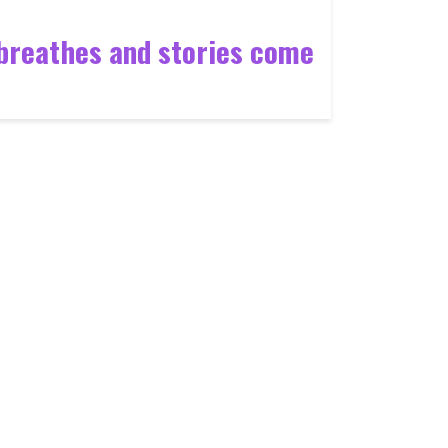
n breathes and stories come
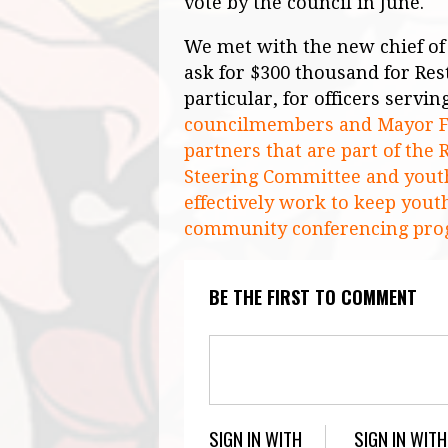
vote by the council in June.
We met with the new chief of 
ask for $300 thousand for Rest
particular, for officers servin
councilmembers and Mayor Fa
partners that are part of th
Steering Committee and youth
effectively work to keep youth
community conferencing pro
BE THE FIRST TO COMMENT
SIGN IN WITH
SIGN IN WITH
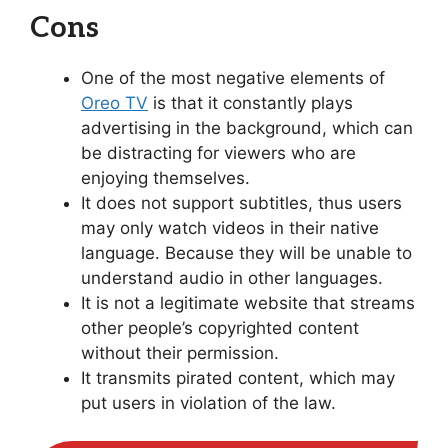
Cons
One of the most negative elements of
Oreo TV
is that it constantly plays
advertising in the background, which can
be distracting for viewers who are
enjoying themselves.
It does not support subtitles, thus users
may only watch videos in their native
language. Because they will be unable to
understand audio in other languages.
It is not a legitimate website that streams
other people’s copyrighted content
without their permission.
It transmits pirated content, which may
put users in violation of the law.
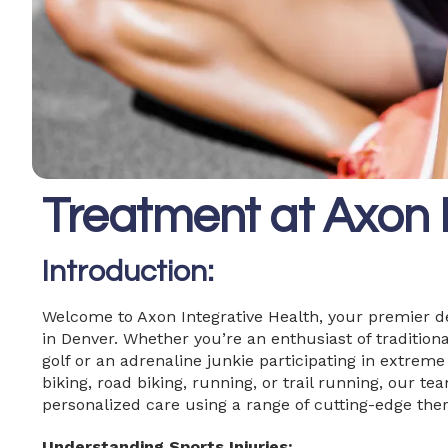
Treatment at Axon I
Introduction:
Welcome to Axon Integrative Health, your premier d
in Denver. Whether you’re an enthusiast of traditional
golf or an adrenaline junkie participating in extrem
biking, road biking, running, or trail running, our te
personalized care using a range of cutting-edge ther
Understanding Sports Injuries:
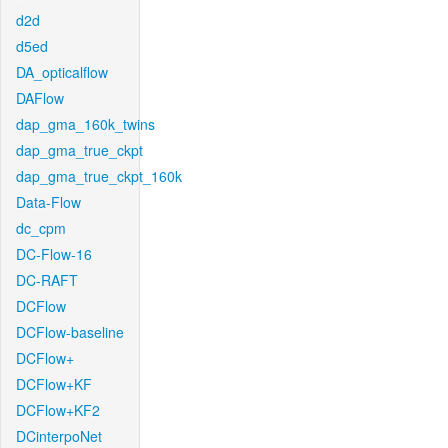
d2d
d5ed
DA_opticalflow
DAFlow
dap_gma_160k_twins
dap_gma_true_ckpt
dap_gma_true_ckpt_160k
Data-Flow
dc_cpm
DC-Flow-16
DC-RAFT
DCFlow
DCFlow-baseline
DCFlow+
DCFlow+KF
DCFlow+KF2
DCinterpoNet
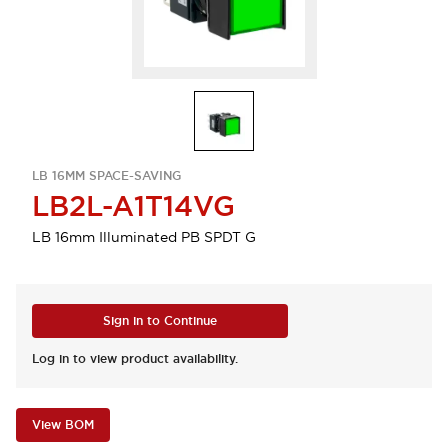
LB 16MM SPACE-SAVING
LB2L-A1T14VG
LB 16mm Illuminated PB SPDT G
Sign in to Continue
Log in to view product availability.
View BOM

What to produce:
Treat the line with "Steering Committee and youth" as the start and the line with "personalized care using" as the end, and return exactly that span of the data above, both ends included, without pictures.

Output below:
Steering Committee and youth
effectively work to keep youth
community conferencing pro
BE THE FIRST TO COMMENT
SIGN IN WITH
SIGN IN WITH
Cons
One of the most negative elements of
Oreo TV
is that it constantly plays
advertising in the background, which can
be distracting for viewers who are
enjoying themselves.
It does not support subtitles, thus users
may only watch videos in their native
language. Because they will be unable to
understand audio in other languages.
It is not a legitimate website that streams
other people’s copyrighted content
without their permission.
It transmits pirated content, which may
put users in violation of the law.
Treatment at Axon I
Introduction:
Welcome to Axon Integrative Health, your premier d
in Denver. Whether you’re an enthusiast of traditional
golf or an adrenaline junkie participating in extrem
biking, road biking, running, or trail running, our te
personalized care using a range of cutting-edge ther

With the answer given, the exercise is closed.